(Saved data entries)
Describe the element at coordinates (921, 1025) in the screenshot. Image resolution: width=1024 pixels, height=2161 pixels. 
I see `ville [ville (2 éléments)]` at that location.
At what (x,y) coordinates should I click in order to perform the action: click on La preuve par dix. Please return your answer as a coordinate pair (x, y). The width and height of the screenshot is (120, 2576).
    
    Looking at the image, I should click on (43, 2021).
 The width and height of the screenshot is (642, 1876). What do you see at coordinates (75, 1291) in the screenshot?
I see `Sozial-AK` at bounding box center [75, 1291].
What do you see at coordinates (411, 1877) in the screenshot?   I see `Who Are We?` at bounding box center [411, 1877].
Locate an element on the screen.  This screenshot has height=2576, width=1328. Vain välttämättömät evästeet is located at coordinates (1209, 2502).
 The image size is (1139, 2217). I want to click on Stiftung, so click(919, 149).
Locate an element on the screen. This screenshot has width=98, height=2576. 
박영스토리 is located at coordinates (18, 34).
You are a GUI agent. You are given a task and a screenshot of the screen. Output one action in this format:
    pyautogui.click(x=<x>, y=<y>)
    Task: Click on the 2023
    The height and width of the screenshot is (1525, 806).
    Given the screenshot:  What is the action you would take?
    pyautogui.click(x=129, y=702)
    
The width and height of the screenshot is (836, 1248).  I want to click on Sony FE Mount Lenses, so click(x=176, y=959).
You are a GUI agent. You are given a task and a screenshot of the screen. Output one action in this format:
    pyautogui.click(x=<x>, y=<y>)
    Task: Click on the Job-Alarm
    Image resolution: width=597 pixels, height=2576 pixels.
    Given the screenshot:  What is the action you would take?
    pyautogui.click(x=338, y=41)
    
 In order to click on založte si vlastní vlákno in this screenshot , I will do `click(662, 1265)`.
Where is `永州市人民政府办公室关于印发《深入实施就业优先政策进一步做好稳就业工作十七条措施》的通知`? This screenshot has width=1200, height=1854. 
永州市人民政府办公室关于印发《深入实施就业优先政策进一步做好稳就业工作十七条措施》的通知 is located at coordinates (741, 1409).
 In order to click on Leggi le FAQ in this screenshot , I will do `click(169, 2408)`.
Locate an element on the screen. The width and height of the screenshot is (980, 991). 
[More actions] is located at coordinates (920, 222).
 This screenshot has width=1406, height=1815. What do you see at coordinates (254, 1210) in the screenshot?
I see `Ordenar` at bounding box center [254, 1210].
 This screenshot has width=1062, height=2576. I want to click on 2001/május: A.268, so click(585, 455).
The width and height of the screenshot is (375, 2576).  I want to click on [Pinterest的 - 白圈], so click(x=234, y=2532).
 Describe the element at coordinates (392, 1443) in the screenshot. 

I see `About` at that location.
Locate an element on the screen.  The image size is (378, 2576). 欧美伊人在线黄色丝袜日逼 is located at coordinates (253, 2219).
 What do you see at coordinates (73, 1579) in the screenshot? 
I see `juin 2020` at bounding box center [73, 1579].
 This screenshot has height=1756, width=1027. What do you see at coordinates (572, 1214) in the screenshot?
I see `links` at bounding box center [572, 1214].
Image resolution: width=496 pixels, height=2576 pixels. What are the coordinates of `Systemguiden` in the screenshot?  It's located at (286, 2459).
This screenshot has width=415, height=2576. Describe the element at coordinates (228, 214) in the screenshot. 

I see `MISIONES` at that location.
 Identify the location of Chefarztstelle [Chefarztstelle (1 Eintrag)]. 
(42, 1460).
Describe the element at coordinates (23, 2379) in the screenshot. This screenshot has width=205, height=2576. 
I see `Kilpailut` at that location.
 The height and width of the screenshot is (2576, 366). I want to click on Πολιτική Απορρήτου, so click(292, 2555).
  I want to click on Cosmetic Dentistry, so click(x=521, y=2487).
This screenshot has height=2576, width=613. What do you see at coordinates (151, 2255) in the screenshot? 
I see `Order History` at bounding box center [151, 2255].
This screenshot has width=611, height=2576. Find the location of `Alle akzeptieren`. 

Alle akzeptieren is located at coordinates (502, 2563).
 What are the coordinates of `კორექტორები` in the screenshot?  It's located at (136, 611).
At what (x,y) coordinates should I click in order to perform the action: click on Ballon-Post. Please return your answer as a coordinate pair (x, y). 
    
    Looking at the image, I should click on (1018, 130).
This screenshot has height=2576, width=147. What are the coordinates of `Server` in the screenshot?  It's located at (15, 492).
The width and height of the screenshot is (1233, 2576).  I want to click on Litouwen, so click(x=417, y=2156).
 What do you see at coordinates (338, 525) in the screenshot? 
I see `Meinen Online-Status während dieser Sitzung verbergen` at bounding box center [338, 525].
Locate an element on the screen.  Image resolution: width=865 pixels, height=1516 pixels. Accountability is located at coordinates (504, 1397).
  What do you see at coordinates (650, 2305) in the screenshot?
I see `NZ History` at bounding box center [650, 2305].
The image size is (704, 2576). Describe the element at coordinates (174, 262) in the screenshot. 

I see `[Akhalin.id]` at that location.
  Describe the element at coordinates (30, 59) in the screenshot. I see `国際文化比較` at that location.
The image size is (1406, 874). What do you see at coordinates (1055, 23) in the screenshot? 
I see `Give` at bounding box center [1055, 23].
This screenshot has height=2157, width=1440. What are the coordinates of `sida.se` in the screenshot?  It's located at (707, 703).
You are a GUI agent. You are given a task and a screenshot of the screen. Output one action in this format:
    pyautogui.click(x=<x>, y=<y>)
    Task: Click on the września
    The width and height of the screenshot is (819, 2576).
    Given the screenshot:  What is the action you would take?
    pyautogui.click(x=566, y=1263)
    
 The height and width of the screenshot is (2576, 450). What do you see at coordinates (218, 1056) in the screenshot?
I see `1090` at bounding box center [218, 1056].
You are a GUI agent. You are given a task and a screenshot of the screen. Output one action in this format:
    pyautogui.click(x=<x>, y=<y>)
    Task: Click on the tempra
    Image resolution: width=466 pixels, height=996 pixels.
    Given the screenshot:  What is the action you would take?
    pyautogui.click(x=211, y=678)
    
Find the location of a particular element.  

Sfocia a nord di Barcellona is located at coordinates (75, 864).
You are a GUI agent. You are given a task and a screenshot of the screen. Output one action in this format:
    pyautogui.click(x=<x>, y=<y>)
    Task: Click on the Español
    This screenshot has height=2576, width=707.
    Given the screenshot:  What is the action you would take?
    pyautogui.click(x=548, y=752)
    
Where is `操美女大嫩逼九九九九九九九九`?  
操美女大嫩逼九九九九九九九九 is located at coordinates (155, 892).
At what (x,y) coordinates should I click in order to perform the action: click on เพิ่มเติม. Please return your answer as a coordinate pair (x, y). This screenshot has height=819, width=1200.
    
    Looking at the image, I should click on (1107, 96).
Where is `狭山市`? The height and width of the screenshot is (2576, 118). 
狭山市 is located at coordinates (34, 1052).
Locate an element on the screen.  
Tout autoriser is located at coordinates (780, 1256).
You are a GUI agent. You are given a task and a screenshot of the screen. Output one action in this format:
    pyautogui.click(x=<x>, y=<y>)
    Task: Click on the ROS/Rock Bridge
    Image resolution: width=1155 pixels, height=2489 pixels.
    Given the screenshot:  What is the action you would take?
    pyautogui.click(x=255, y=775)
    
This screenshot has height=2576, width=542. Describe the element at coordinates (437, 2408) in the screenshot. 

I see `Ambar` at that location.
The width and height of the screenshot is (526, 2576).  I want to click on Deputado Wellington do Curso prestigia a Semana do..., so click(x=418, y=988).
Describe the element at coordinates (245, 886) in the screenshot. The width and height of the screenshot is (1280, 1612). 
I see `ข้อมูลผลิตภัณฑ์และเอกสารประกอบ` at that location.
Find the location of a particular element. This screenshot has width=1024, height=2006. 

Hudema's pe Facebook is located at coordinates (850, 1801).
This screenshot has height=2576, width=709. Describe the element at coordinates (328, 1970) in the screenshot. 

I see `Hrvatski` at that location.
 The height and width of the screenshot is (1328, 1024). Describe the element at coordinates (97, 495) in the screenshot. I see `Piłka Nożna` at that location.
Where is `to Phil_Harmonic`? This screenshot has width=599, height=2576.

DIRECTIONS
Please copy every line in the entries where "will" appears.

OUTPUT BELOW
 In order to click on založte si vlastní vlákno in this screenshot , I will do `click(662, 1265)`.
 In order to click on Leggi le FAQ in this screenshot , I will do `click(169, 2408)`.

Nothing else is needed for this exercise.